The Park administration, which was inaugurated in late February, lowered its 2013 growth forecast to 2.3 percent in March from 3.0 percent previously as slumping external demand and the rapid depreciation of the yen have undercut local manufacturers.
A survey conducted by South Korea’s big business lobby group showed that the country’s leading manufacturers are already seeing their exports and profits undermined by the yen’s decline and want government help to counter the effects of so-called ‘Abenomics’, a round of massive monetary stimulus being pushed by Japanese Prime Minister Shinzo Abe.
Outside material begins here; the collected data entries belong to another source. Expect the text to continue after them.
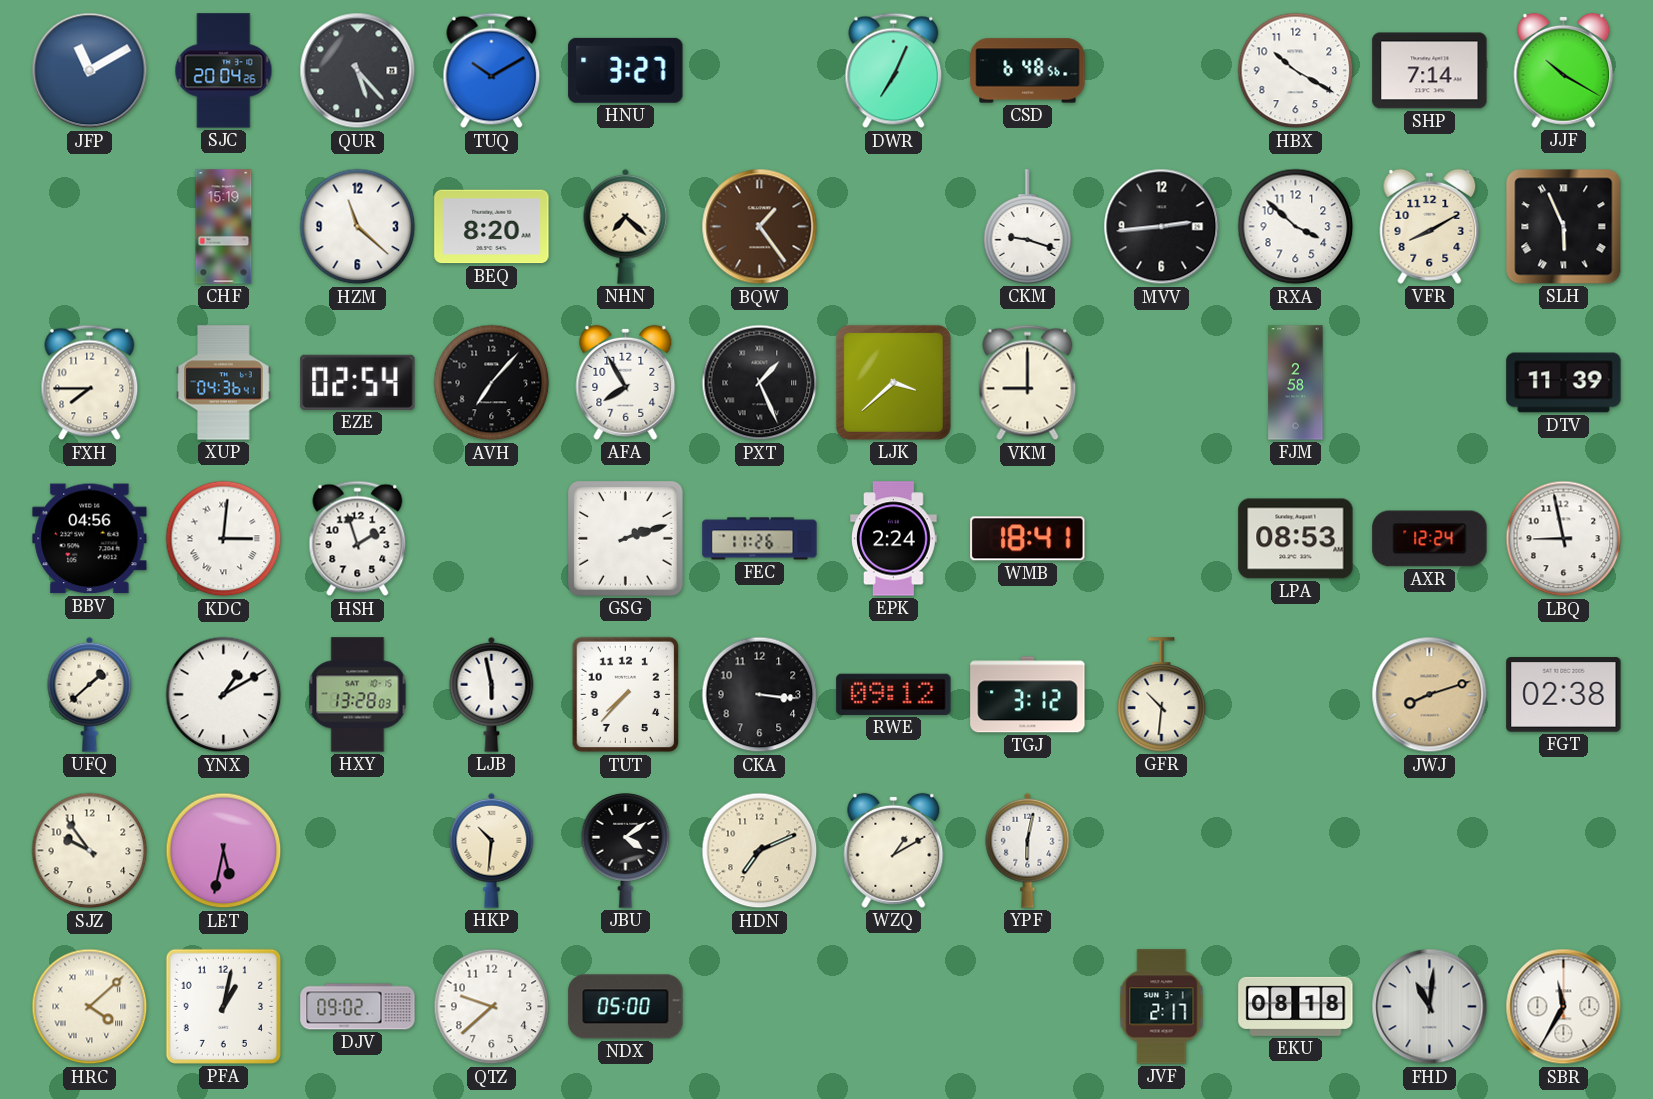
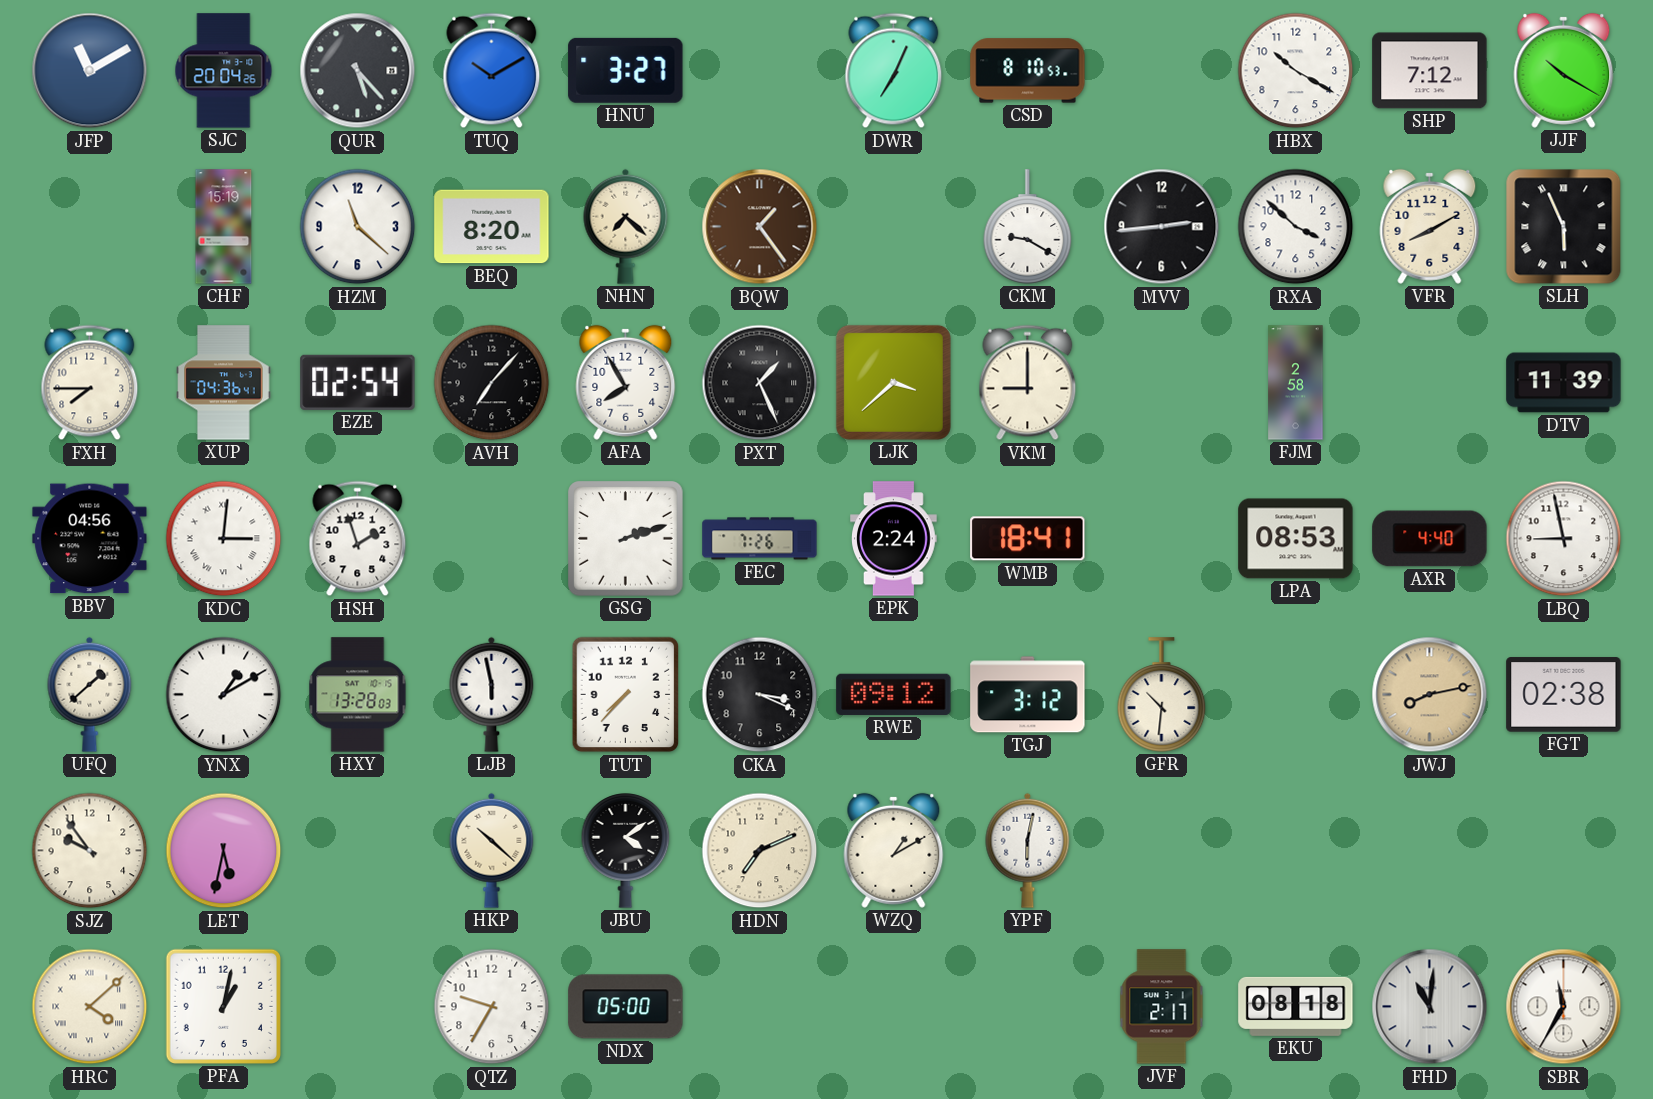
CSD: 6:48 -> 8:10
SHP: 7:14 -> 7:12
CKM: 9:18 -> 9:20
FEC: 11:26 -> 7:26
AXR: 12:24 -> 4:40
CKA: 3:16 -> 3:19
JWJ: 8:12 -> 8:13
HKP: 10:31 -> 10:22
DJV: 09:02 -> none
QTZ: 9:38 -> 9:35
Park told government officials on Wednesday to take steps that will ease troubles facing smaller companies stemming from the yen’s decline. In March, the average yen/won rate was down 15 percent from a year earlier, according to the Bank of Korea.
As the government readies its fiscal stimulus, markets have priced in expectations for a 25 basis-point rate cut by the Bank of Korea at its April 11 meeting. The central bank is also expected to lower its growth forecast for the year, which currently stands at 2.8 percent.
Such a move may erode the central bank’s credibility, especially after the governor’s meeting with the Park aide.
The central bank kept the benchmark rate unchanged at 2.75 percent for the fifth consecutive in March and has repeatedly said first-quarter economic indicators were not far off from its initial expectations.
The central bank’s March minutes, released on Tuesday, showed that only one member of the monetary policy committee voted for a rate cut and gave no hints of a radical shift in the central bank’s assessment of the economy.